= Your goal =
Check every line below, and copy those that include "دوره".

>>>

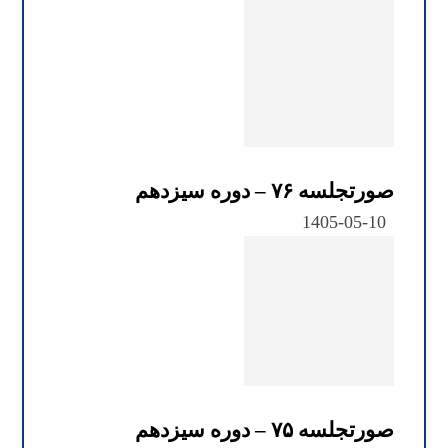
صورتجلسه ۷۶ – دوره سیزدهم
1405-05-10
صورتجلسه ۷۵ – دوره سیزدهم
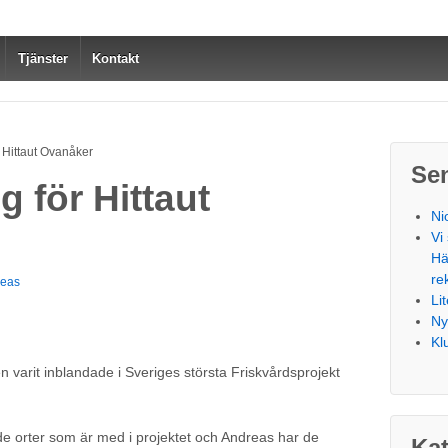
Tjänster
Kontakt
r Hittaut Ovanåker
Se
g för Hittaut
Ni
Vi
Hä
re
reas
Li
Ny
Kl
 varit inblandade i Sveriges största Friskvårdsprojekt
 de orter som är med i projektet och Andreas har de
Kat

<<<

= Solution =
صورتجلسه ۷۶ – دوره سیزدهم
صورتجلسه ۷۵ – دوره سیزدهم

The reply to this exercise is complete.